The answer must consist of every line from the entries below that contains the word "بالرياض".

§

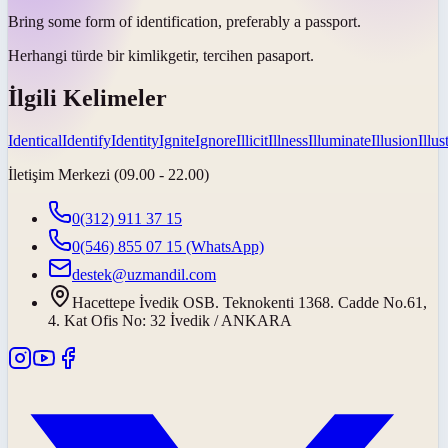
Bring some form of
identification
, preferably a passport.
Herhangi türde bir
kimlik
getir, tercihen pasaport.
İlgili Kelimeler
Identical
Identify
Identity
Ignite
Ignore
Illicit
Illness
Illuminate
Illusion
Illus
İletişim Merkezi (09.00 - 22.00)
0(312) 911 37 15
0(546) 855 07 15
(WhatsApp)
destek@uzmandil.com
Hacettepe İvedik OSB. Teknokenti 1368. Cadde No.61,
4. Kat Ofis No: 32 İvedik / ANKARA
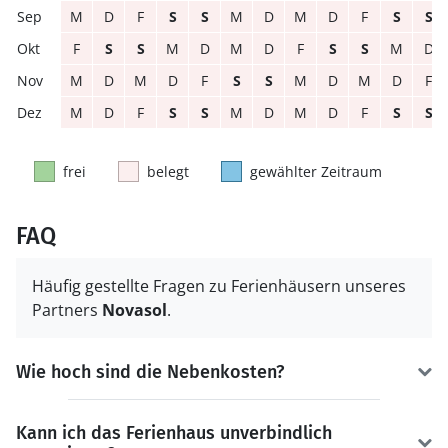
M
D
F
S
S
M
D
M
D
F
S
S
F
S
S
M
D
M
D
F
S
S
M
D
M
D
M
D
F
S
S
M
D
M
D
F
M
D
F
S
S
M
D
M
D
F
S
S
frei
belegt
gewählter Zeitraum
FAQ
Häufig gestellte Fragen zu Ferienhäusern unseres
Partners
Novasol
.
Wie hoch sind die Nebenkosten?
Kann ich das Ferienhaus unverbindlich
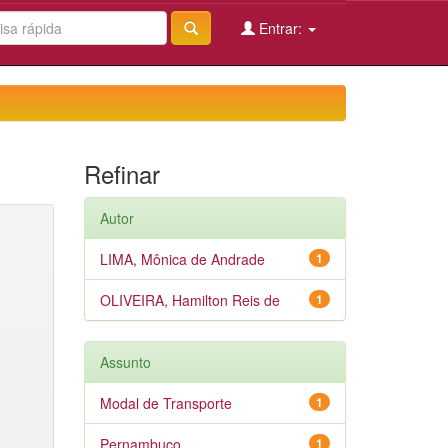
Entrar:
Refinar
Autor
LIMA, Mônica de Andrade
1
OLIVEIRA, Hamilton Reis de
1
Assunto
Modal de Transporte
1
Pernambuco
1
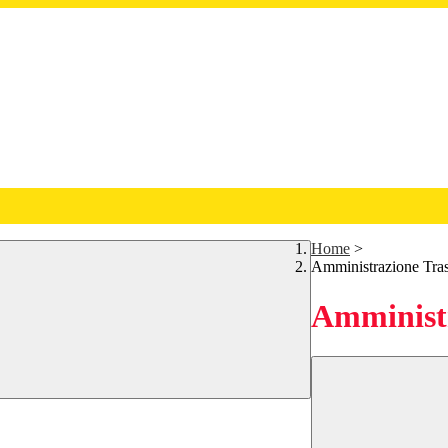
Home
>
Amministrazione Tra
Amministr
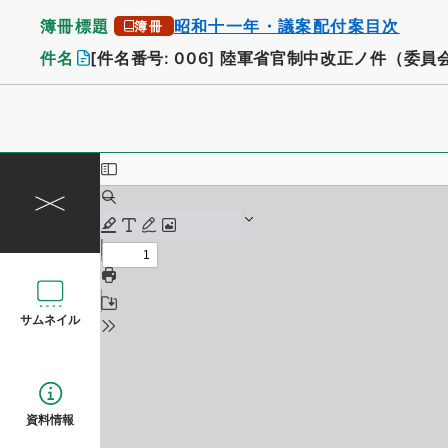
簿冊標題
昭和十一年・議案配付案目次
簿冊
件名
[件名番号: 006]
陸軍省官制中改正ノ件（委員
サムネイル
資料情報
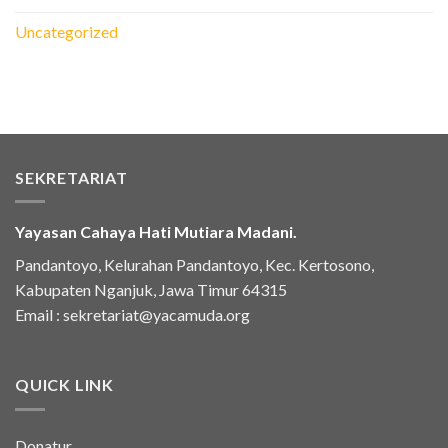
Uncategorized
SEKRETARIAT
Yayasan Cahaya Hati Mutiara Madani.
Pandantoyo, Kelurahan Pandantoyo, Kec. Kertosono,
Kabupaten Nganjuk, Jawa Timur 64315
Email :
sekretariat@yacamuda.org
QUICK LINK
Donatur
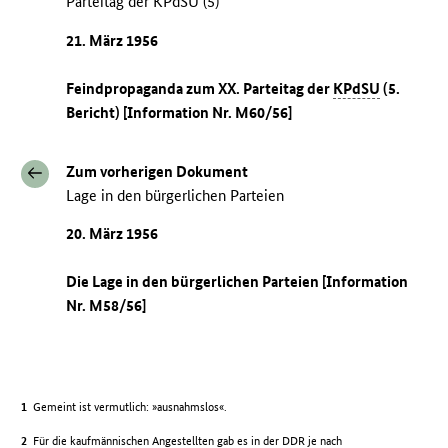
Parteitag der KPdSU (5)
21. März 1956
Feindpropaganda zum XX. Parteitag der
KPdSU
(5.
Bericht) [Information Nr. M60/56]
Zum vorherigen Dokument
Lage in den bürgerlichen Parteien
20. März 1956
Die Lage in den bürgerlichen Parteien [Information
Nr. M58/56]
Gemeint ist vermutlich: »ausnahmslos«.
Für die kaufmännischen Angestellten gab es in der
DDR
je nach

§

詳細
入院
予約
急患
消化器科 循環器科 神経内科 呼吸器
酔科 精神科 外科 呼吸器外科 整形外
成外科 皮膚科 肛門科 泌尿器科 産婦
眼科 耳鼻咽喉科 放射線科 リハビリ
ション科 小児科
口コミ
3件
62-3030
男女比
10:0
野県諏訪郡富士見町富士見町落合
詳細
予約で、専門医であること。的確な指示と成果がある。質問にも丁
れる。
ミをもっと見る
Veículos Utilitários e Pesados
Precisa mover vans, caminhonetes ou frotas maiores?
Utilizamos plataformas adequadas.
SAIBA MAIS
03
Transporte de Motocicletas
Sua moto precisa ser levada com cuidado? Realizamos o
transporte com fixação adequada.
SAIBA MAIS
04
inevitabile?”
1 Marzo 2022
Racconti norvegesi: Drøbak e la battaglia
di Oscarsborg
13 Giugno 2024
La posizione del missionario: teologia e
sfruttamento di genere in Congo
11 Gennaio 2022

§

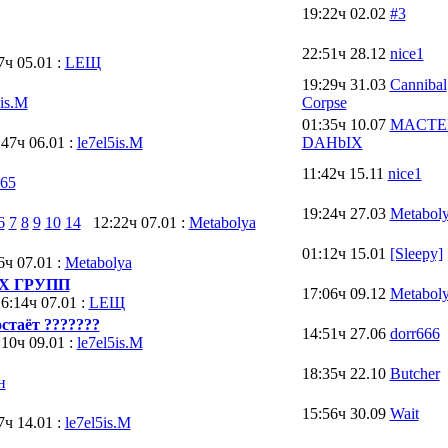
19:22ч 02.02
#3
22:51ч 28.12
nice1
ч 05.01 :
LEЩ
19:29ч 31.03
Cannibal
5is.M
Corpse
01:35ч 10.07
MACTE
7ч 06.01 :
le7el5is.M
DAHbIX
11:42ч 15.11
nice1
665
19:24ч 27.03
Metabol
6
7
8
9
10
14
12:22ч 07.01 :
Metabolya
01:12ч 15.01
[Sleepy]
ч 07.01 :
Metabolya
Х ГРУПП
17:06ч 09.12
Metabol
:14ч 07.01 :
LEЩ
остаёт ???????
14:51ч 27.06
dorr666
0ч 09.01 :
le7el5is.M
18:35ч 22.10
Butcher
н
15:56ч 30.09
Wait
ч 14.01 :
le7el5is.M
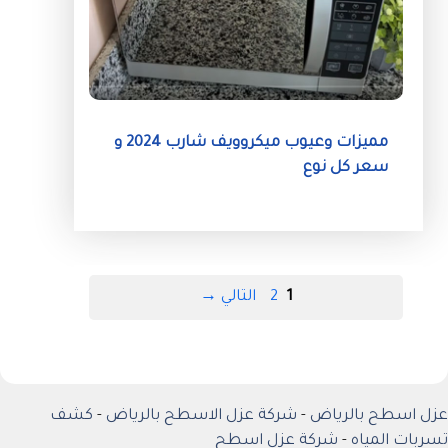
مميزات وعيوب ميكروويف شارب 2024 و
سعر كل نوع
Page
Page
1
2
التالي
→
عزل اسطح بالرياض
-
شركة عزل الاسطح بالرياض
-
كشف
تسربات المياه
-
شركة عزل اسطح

§

▶ _SOLUTION FOR THIS TASK_
عزل اسطح بالرياض
شركة عزل الاسطح بالرياض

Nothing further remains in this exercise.